Synplicity is a provider of innovative IC design and verification solutions that serve a wide range of communications, military and aerospace, semiconductor, consumer, computer, and other electronic applications markets. In an exclusive interview with The Smart Techie, Gary Meyers, President and CEO of Synplicity, shares his views on the latest trends in the electronic design automation industry.

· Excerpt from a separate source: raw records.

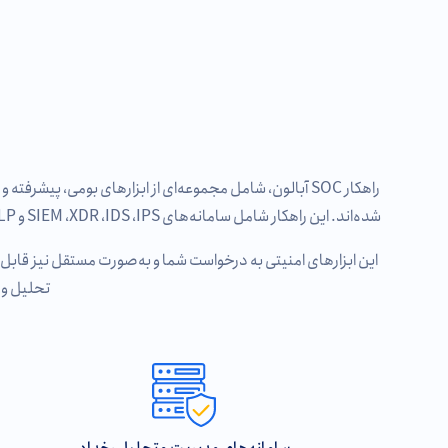
راهکار SOC آبالون، شامل مجموعه‌ای از ابزارهای بومی، پ
شده‌اند. این راهکار شامل سامانه‌های SIEM ،XDR ،IDS ،IPS و DLP در کنار داشبوردهای تحلیلی و پلتفرم‌های تحلیل تهدید است که امکان شناسایی زودهنگام و پاسخ موثر به رخدادهای امنیتی را فراهم می‌کند.
این ابزارهای امنیتی به درخواست شما و به‌صورت مستقل نیز قابل 
تحلیل و 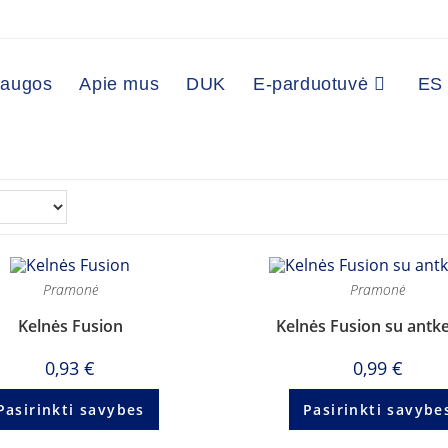
laugos
Apie mus
DUK
E-parduotuvė
ES 
Pramonė
Pramonė
Kelnės Fusion
Kelnės Fusion su antke
0,93
€
0,99
€
Pasirinkti savybes
Pasirinkti savybe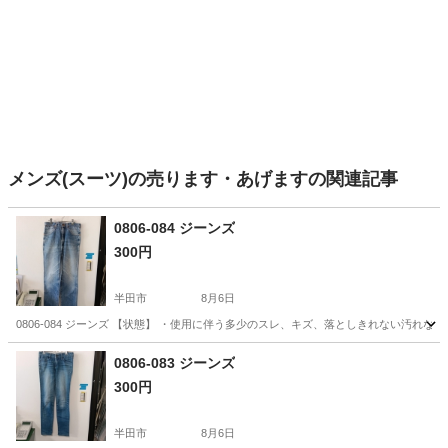
メンズ(スーツ)の売ります・あげますの関連記事
0806-084 ジーンズ
300円
半田市
8月6日
0806-084 ジーンズ 【状態】 ・使用に伴う多少のスレ、キズ、落としきれない汚れ
愛知
半田市
ジーンズ/デニム
現地
0806-083 ジーンズ
300円
半田市
8月6日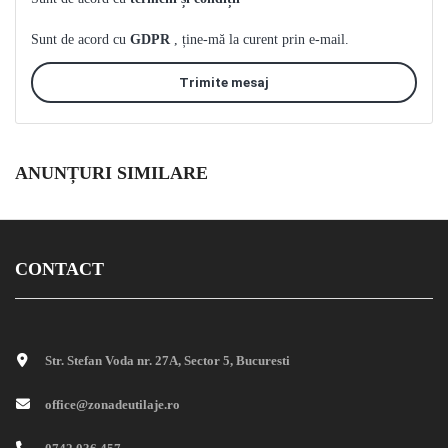
Sunt de acord cu
GDPR
, ține-mă la curent prin e-mail.
Trimite mesaj
ANUNȚURI SIMILARE
CONTACT
Str. Stefan Voda nr. 27A, Sector 5, Bucuresti
office@zonadeutilaje.ro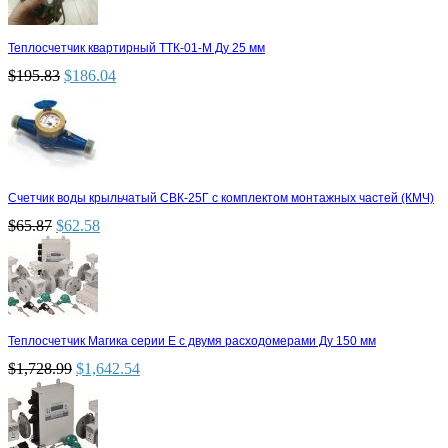
Теплосчетчик квартирный ТТК-01-М Ду 25 мм
$
195.83
$
186.04
Счетчик воды крыльчатый СВК-25Г с комплектом монтажных частей (КМЧ)
$
65.87
$
62.58
Теплосчетчик Магика серии Е с двумя расходомерами Ду 150 мм
$
1,728.99
$
1,642.54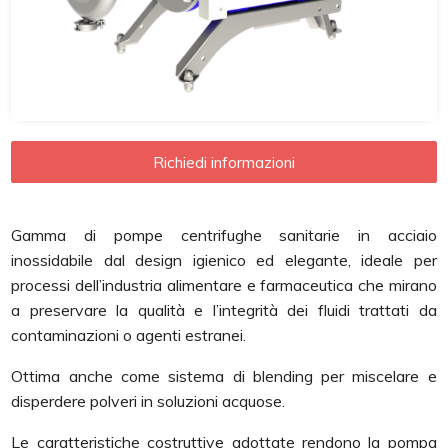
Richiedi informazioni
Gamma di pompe centrifughe sanitarie in acciaio
inossidabile dal design igienico ed elegante, ideale per
processi dell’industria alimentare e farmaceutica che mirano
a preservare la qualità e l’integrità dei fluidi trattati da
contaminazioni o agenti estranei.
Ottima anche come sistema di blending per miscelare e
disperdere polveri in soluzioni acquose.
Le caratteristiche costruttive adottate rendono la pompa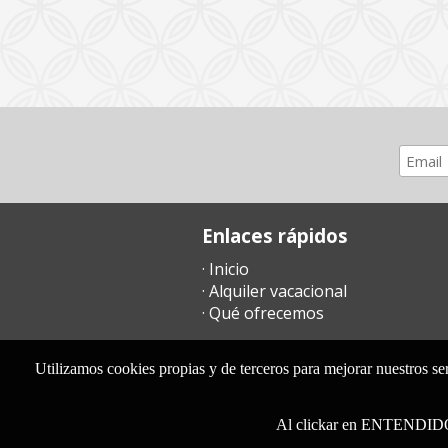
Enlaces rápidos
· Inicio
· Alquiler vacacional
· Qué ofrecemos
Utilizamos cookies propias y de terceros para mejorar nuestros se
Al clickar en ENTENDI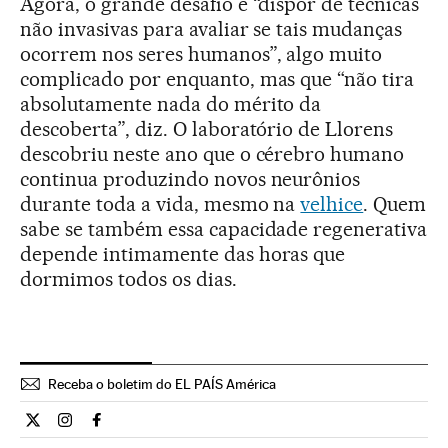
Agora, o grande desafio é “dispor de técnicas
não invasivas para avaliar se tais mudanças
ocorrem nos seres humanos”, algo muito
complicado por enquanto, mas que “não tira
absolutamente nada do mérito da
descoberta”, diz. O laboratório de Llorens
descobriu neste ano que o cérebro humano
continua produzindo novos neurônios
durante toda a vida, mesmo na
velhice
. Quem
sabe se também essa capacidade regenerativa
depende intimamente das horas que
dormimos todos os dias.
Receba o boletim do EL PAÍS América
Ciencia El País Brasil en Twitter
Ciencia El País Brasil en Instagram
Ciencia El País Brasil en Facebook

How is the verification space evolving?
The verification space in the EDA industry is growing steadily and will continue to do so. The use of programmable logic to validate the functional correctness of the circuits as well as the opportunity to develop software prior to receiving Application Specific Integrated Circuit (ASIC) samples back from fabrication has revolutionized the verification space. With the use of programmable logic, the Field Programmable Gate Array (FPGA) space has also acquired high capacity in terms of verification. The maximum number of gates in an FPGA is currently around 500,000 and it doubles every 18 months. Hence, today you can put two million ASIC equivalent gates into a single FPGA and the verification of the ASIC equivalent is complete with the help of two or three FPGA’s. This has helped the semiconductor industry to cut cost and make verification task simpler and feasible. Earlier, the FPGA capacity was relatively small and the complexity of the process was enormous. The availability of low cost prototype boards from various providers and the ability to realize a clear version of your silicon before the receipt of the fabricated silicon are very attractive.

Going ahead, how would the FPGA and ASIC market fare? What is the future in terms of the technology and market place?
The emergence of programmable logic has changed the landscape for design technology, making it simpler and affordable. Hence, we see a lot of movement from ASIC market to FPGA market. Nevertheless, ASIC holds a high volume market in consumer durable industry. There are many players who cannot afford the cost of moving to FPGA which provides greater flexibility but comes at a higher per unit cost. With regard to technology, in the next few years we will see the emergence of a new generation of programmable logic devices in the 45 nanometer technology, which is expected to double the capacity of the chip.

What are the challenges you face as you march forward?
Power consumption is a big challenge the whole industry faces today. There is a clear demand in the industry for reducing the power consumption while implementing the design. You will also find that today companies are spending more money in managing power wastage. We are looking at ways by which we could reduce power consumption and wastage. One way out is to do it at the architectural level of chip design, partially by the use of software which will help in reducing heat generation.

Another big challenge is in attracting the right talent. In this industry, for the kind of products we build, we do require people with knowledge of software development, semiconductor technology, mathematics, computer science, and also physics. To find the right candidate with such a wide range of knowledge is a real challenge. Moreover, the developments in this industry are so fast-paced that we find a real gap between the available talent and the skills required.

Synplicity has been in the industry for 14 years. So, how do you plan to revolutionize the verification space?
As a company which is into this space for this long, we are continuously looking for ways to help our customers by accelerating their system development, by allowing them to begin simultaneously their software and chip development programs. By helping them prototype the ASIC, they can save a lot of time.

Previously, the companies had to wait till the chip comes out of the fabrication unit to start the verification process.